Hinduism does not bear explaining any more, especially because the writer understands it little more than Aziz. “He had no religious curiosity, and had never discovered the meaning of this annual antic,” He has gained the position of state doctor in one of the Hindu states thanks to Professor Godbole and lives comfortably with his new wife and children. “His poems were all one topic—Oriental womanhood. ‘the purdah must go,’ was their burden, ‘otherwise we shall never be free.’” yet he holds a grudge against Fielding. He believed that Fielding was attracted to Adela when he persuaded him not to sue her, and when he wrote to say that he had gotten married, Aziz stopped reading his letters. Thus, he finds it inconvenient when Fielding shows up with his new brother -in-law to pay his respects. In the way of insult, Aziz refers to the brother-in-law as Mr. Quested, Adela’s brother. “Quested? Quested? Don’t you know that my wife was Mrs. Moore’s daughter?” “It had been an uneasy, uncanny moment when Mrs. Moore’s name was mentioned, stirring memories, ‘Esmiss Esmoor…”—as though she was coming to help him. She had always been so good, and that youth whom he had scarcly looked at was her son, Ralph Moore, Stella and Ralph, whom he had promised to be kind to, and Stella had married Cyril.”

When Aziz goes to their house, they are out on the lake, watching the birth celebration, but Ralph is home, and Aziz manages to be nasty to him.

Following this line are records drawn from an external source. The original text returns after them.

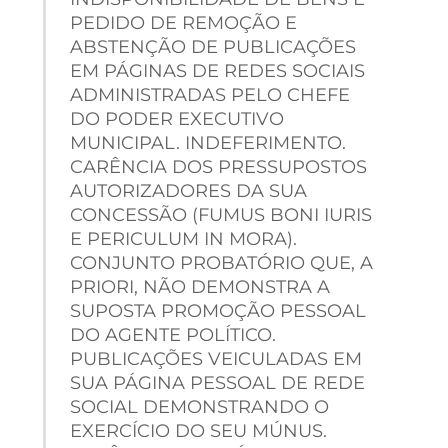
PEDIDO DE REMOÇÃO E
ABSTENÇÃO DE PUBLICAÇÕES
EM PÁGINAS DE REDES SOCIAIS
ADMINISTRADAS PELO CHEFE
DO PODER EXECUTIVO
MUNICIPAL. INDEFERIMENTO.
CARÊNCIA DOS PRESSUPOSTOS
AUTORIZADORES DA SUA
CONCESSÃO (FUMUS BONI IURIS
E PERICULUM IN MORA).
CONJUNTO PROBATÓRIO QUE, A
PRIORI, NÃO DEMONSTRA A
SUPOSTA PROMOÇÃO PESSOAL
DO AGENTE POLÍTICO.
PUBLICAÇÕES VEICULADAS EM
SUA PÁGINA PESSOAL DE REDE
SOCIAL DEMONSTRANDO O
EXERCÍCIO DO SEU MÚNUS.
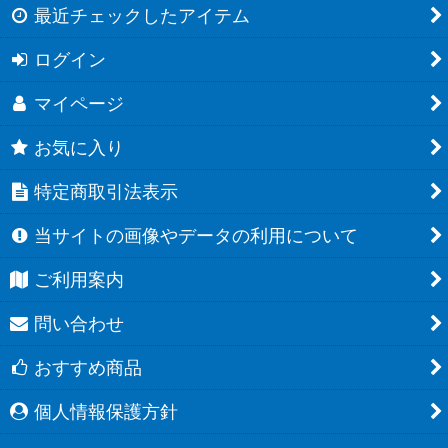
最近チェックしたアイテム
ログイン
マイページ
お気に入り
特定商取引法表示
当サイトの画像やデータの利用について
ご利用案内
問い合わせ
おすすめ商品
個人情報保護方針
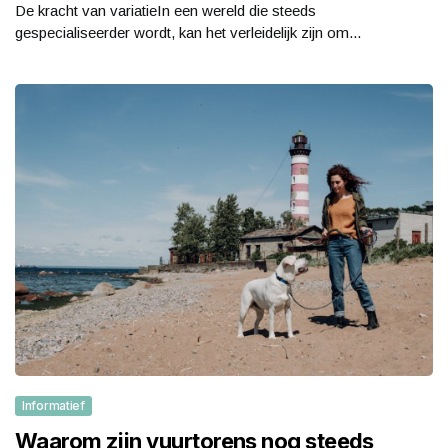
De kracht van variatieIn een wereld die steeds
gespecialiseerder wordt, kan het verleidelijk zijn om...
Informatief
Waarom zijn vuurtorens nog steeds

Then the festival passes and guns and dancing and chanting fill the house, and they both forget their quarrel. Hinduism is peace then? ‘”Can you always tell whether a stranger is your friend?” Aziz asks when Ralph assures him there are no hard feelings.”Yes.””Then you are an Oriental.” Aziz shudders “Those words—he had said them to Mrs. Moore in the mosque at the beginning of the cycle, from which, after much suffering, he had got free. Never to be friends with the English! Mosque, caves, mosque, caves. And here he was starting again.” To stay and cherish the friendship with Mrs. Moore’s son and let the cycle continue, or to flee from the brother of the monstrous Ronnie and never see his friend again? He will begin the cycle again, but in futile.

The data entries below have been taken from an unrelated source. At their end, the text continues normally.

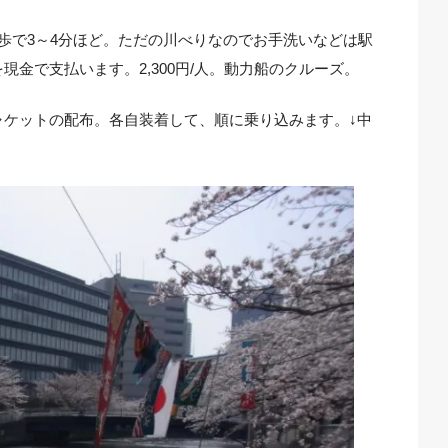
歩で3～4分ほど。ただの川べりなのでお手洗いなどは駅
金で支払います。2,300円/人。動力船のクルーズ。
ャケットの配布。各自装着して、順に乗り込みます。↓中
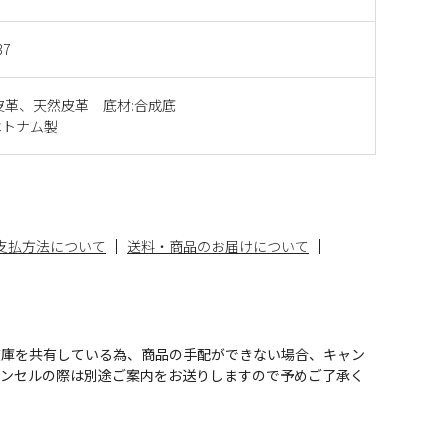
37
皮革、天然皮革 底材:合成底
ベトナム製
支払方法について
送料・商品のお届けについて
在庫を共有している為、商品の手配ができない場合、キャン
ャンセルの際は別途ご案内をお送りしますので予めご了承く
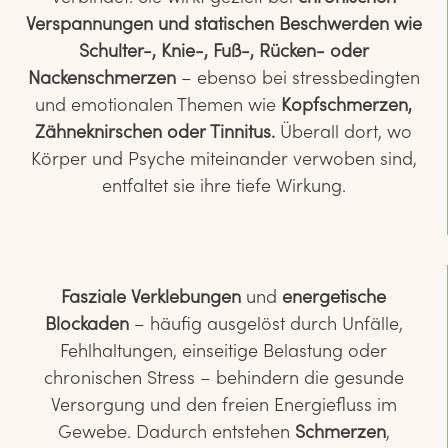
Verspannungen und statischen Beschwerden wie
Schulter-, Knie-, Fuß-, Rücken- oder
Nackenschmerzen
– ebenso bei stressbedingten
und emotionalen Themen wie
Kopfschmerzen,
Zähneknirschen oder Tinnitus.
Überall dort, wo
Körper und Psyche miteinander verwoben sind,
entfaltet sie ihre tiefe Wirkung.
Fasziale Verklebungen
und
energetische
Blockaden
– häufig ausgelöst durch Unfälle,
Fehlhaltungen, einseitige Belastung oder
chronischen Stress – behindern die gesunde
Versorgung und den freien Energiefluss im
Gewebe. Dadurch entstehen
Schmerzen
,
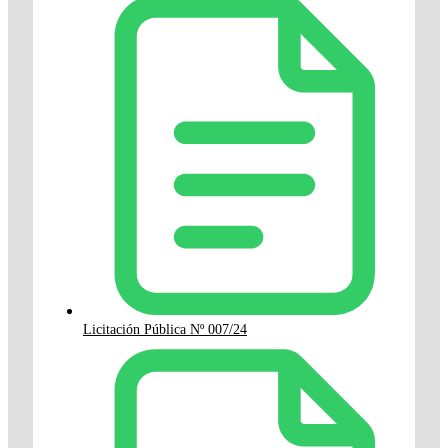
Licitación Pública Nº 007/24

Twice Aziz says it: the two nations cannot be friends. Not yet, not now. The Englishmen would like it, as would the Indians, but India does not want it. “but the horses didn’t want it—they swerved apart; the earth didn’t want it, sending up rocks through which riders must pass single file; the temples, the tank, the jail, the palace, the birds, the carrion, the Guest House, that came into view as they issued from the gap and saw Mau beneath: they didn’t want it, they said in their hundred voices, ‘No, not yet,’ and the sky said, ‘No, not there.’” Thus the earth and the sky, and everything else, for everything else is God to the Hindu know the future and all these things that Aziz, Mrs. Moore, Fielding, and Adela thought that they had control over were not really theirs to control. They were swept along by Shir Krishna. Christianity and Islam were only confused parts of God, and all the actions of man are only the confused strokes of man who is caught in a swift river and can do nothing to free himself.